Mauro v Atlas Park, LLC
2012 NY Slip Op 06928 [99 AD3d 872]
October 17, 2012
Appellate Division, Second Department
Published by New York State Law Reporting Bureau pursuant to Judiciary Law § 431.
As corrected through Wednesday, November 28, 2012


Michael A. Mauro, Appellant,
v
Atlas Park, Defendant, and WMAP, LLC, Respondent.

[*1] Michael A. Mauro, Glendale, N.Y., appellant pro se.

Meyer, Suozzi, English & Klein, P.C., Garden City, N.Y. (Kieran X. Bastible of counsel), for respondent.

In an action, inter alia, to recover rent payments made pursuant to a lease, the plaintiff appeals from (1) an order of the Supreme Court, Queens County (Hart, J.), entered July 12, 2011, which granted the motion of WMAP, LLC, pursuant to CPLR 1012 and 1013 for leave to intervene in the action as a defendant, and (2) an order of the same court entered August 16, 2011, which denied the plaintiff's motion for leave to enter a default judgment on the third cause of action insofar as asserted against the defendant Atlas Park, LLC.

Ordered that the orders are affirmed, with one bill of costs payable by the plaintiff to WMAP, LLC.

Contrary to the plaintiff's contention, the Supreme Court did not improvidently exercise its discretion in granting the timely motion of WMAP, LLC (hereinafter WMAP), pursuant to CPLR 1012 and 1013 for leave to intervene in the action as a defendant.

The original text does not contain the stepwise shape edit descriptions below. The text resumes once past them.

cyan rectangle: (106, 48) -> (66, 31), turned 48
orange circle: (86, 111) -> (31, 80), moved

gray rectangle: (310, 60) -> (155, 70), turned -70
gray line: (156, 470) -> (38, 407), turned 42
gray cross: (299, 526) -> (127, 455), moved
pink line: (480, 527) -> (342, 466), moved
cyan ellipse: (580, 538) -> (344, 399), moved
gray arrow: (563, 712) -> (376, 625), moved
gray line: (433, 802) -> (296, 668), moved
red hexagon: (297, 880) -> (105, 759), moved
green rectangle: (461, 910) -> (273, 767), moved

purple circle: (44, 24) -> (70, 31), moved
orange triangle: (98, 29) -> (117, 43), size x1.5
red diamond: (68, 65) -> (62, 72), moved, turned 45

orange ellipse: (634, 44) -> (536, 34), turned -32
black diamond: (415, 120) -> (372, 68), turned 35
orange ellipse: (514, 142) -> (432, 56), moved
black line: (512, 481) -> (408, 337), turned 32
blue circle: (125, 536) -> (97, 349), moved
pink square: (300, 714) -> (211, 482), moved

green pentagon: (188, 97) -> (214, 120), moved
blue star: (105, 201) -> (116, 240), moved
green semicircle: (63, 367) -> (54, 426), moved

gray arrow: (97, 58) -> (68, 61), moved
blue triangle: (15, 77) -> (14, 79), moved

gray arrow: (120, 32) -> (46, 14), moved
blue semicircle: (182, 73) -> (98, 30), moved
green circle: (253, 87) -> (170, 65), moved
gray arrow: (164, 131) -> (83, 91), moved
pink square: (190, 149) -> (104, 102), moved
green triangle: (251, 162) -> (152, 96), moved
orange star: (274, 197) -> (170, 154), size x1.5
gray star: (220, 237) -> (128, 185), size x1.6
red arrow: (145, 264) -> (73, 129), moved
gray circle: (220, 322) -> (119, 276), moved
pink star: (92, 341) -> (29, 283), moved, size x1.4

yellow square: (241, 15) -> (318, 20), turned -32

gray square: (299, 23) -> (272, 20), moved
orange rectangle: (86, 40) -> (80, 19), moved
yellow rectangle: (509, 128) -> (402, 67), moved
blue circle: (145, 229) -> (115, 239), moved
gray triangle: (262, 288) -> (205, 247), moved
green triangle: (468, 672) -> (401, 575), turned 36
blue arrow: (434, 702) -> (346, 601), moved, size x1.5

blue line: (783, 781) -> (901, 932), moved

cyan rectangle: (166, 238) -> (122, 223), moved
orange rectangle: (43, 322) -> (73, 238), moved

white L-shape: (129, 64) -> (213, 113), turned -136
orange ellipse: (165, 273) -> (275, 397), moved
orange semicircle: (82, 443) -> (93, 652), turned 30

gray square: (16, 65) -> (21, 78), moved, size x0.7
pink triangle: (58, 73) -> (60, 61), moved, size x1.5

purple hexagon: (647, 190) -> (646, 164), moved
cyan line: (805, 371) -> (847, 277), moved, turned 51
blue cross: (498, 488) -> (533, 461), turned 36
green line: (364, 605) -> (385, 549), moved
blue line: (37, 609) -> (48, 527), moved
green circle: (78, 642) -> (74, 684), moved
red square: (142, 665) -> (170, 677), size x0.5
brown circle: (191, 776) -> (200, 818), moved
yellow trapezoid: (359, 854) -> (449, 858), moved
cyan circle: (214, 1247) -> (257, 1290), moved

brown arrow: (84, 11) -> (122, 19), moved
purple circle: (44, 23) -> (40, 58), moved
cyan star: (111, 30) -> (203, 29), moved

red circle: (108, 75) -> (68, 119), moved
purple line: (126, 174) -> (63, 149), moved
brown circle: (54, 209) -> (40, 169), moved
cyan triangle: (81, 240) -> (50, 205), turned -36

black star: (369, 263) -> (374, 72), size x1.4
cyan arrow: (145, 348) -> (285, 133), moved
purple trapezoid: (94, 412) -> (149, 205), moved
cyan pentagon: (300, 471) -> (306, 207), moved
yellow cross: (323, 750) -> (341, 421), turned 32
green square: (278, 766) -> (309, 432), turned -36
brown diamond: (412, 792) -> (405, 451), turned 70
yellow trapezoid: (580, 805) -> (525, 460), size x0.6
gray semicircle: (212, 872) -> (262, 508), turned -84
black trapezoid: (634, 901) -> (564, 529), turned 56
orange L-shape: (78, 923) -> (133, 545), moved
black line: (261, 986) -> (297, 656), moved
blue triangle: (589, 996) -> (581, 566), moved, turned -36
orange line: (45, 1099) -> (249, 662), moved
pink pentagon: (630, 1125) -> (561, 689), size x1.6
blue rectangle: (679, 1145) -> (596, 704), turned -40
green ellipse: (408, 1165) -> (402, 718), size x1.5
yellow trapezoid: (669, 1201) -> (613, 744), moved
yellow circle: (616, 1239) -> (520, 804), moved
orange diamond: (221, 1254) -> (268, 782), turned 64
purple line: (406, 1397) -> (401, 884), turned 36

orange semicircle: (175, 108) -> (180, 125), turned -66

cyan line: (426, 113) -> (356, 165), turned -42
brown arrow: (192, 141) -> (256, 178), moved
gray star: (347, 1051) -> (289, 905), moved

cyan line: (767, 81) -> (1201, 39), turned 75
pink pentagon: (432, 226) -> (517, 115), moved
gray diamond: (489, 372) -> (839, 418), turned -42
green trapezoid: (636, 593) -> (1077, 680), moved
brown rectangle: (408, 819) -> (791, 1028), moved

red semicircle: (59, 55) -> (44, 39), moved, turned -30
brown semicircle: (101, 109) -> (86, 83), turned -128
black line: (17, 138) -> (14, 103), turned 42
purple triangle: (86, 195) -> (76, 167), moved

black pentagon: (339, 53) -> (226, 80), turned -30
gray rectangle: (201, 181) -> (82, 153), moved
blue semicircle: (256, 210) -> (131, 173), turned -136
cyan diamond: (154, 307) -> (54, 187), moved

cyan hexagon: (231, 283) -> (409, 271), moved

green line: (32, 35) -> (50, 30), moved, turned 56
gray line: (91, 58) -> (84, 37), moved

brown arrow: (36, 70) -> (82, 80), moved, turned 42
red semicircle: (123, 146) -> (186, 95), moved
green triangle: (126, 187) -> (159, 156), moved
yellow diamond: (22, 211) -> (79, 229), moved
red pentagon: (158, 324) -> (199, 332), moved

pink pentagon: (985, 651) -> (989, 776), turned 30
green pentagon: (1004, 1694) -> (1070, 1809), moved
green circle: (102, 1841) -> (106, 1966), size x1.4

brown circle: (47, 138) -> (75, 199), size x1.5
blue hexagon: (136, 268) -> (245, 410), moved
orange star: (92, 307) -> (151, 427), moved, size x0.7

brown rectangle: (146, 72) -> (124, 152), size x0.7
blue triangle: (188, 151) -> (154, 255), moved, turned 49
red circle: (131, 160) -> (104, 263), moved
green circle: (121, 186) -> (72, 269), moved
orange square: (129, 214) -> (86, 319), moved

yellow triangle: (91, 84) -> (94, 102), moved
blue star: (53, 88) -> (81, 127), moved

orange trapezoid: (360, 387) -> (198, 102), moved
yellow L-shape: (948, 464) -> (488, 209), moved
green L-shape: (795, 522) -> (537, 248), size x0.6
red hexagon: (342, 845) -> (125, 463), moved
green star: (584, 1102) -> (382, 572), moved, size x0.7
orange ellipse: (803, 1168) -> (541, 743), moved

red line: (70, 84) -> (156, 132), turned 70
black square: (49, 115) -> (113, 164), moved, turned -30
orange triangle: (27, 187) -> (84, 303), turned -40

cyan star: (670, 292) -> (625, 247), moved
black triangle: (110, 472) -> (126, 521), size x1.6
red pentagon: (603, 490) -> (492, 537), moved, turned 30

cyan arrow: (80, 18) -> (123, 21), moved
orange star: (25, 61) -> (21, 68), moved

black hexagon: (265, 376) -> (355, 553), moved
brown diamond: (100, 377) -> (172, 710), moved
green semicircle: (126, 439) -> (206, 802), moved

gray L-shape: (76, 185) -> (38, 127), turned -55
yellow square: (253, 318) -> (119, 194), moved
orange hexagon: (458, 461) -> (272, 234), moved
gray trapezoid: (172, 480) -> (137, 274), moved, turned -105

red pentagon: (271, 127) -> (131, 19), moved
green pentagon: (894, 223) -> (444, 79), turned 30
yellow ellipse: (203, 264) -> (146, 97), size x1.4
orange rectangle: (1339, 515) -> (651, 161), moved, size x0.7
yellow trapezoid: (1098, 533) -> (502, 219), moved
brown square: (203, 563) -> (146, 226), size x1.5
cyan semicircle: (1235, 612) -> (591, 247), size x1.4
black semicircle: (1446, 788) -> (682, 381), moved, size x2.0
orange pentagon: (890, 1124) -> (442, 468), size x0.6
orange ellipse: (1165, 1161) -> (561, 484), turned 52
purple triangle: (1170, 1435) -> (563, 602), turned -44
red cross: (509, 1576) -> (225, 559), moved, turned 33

WMAP, which purchased the subject property, leased by the plaintiff, at a foreclosure sale after the instant action was commenced, has a real and substantial interest in the outcome of the proceedings (see CPLR 1013; Berkoski v Board of Trustees of Inc. Vil. of Southampton, 67 AD3d 840, 843 [2009]).

The Supreme Court also properly denied the plaintiff's motion for leave to enter a default judgment on the third cause of action insofar as asserted against the defendant Atlas Park, LLC, as the plaintiff failed to establish that the third cause of action was viable (see McGee v Dunn, 75 AD3d 624 [2010]). Rivera, J.P., Chambers, Hall and Roman, JJ., concur.